AWS Storage Solutions 101

Introduction

In this white paper, we will discuss the variety of storage solutions available from Amazon Web Services (AWS). Developing a broad understanding of the storage capabilities at AWS will enable cloud architects to design architectures that ensure that cloud deployments are highly scalable and available. The goal is to deliver applications in the cloud in the most efficient, cost-effective, and secure manner. Third-party options are also valid within your AWS ecosystem, but for this paper we will limit the focus to the AWS native storage services.

In each section, we introduce a different product AWS provides to store data in the cloud. Then we'll discuss some of the use cases each storage solution is ideal for. Finally we'll give a high-level summary of the security measures you can implement to secure them. For additional service specific information, please follow the links provided at the end of each section.

Block Storage

The Elastic Compute Cloud (EC2) is the virtual server at AWS. EC2 instances support Windows, Linux, and FreeBSD. When we spin up EC2 instances, we store at least the OS data on block storage attached to the EC2 instance. Administrators can choose to use multiple drives for their virtual instance, and the options depend upon the EC2 instance type they select.

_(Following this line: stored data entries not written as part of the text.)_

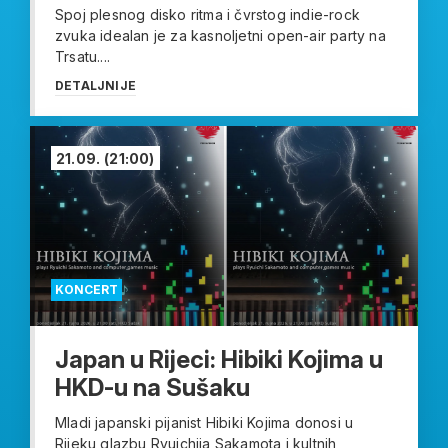
Spoj plesnog disko ritma i čvrstog indie-rock
zvuka idealan je za kasnoljetni open-air party na
Trsatu....
DETALJNIJE
21.09.
(21:00)
KONCERT
Japan u Rijeci: Hibiki Kojima u
HKD-u na Sušaku
Mladi japanski pijanist Hibiki Kojima donosi u
Rijeku glazbu Ryuichija Sakamota i kultnih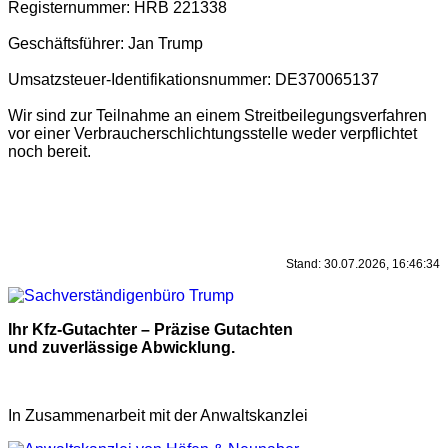
Registernummer: HRB 221338
Geschäftsführer: Jan Trump
Umsatzsteuer-Identifikationsnummer: DE370065137
Wir sind zur Teilnahme an einem Streitbeilegungsverfahren
vor einer Verbraucherschlichtungsstelle weder verpflichtet
noch bereit.
Stand: 30.07.2026, 16:46:34
Ihr Kfz-Gutachter – Präzise Gutachten
und zuverlässige Abwicklung.
In Zusammenarbeit mit der Anwaltskanzlei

There are two types of block storage for EC instances. The first block storage option for EC2 is the instance store, and the second option is the Elastic Block Store (EBS) volume. The root volume can be either instance store, or EBS backed. The secondary volumes can be either instance store or EBS volumes, or a mix of both. Let's look at each EC2 block storage option in turn.

Amazon EC2 Instance Stores

Instance storage is ephemeral block storage that is directly attached to the EC2 instance. So the instance store and the EC2 instance are running on the same hardware and hypervisor. Instance storage provides administrators with various sized drives based on the instance type. Instance storage is not available with all EC2 instance types.

On the EC2 instance types where instance storage is an option, the cost is inclusive of the EC2 instance hour price. You will find standard drive performance and even SSD drives available for your EC2 instances.

When you work with instance stores, you need to take into account the volatile nature of the instance store. The instance store's lifetime is tied directly to the EC2 instance lifetime, so the data is lost when you stop or terminate the associated EC2 instance. Data is also lost if the underlying hardware the instance is running on fails. There are no built-in backup options for instance storage, but we can still backup the data using OS level tools.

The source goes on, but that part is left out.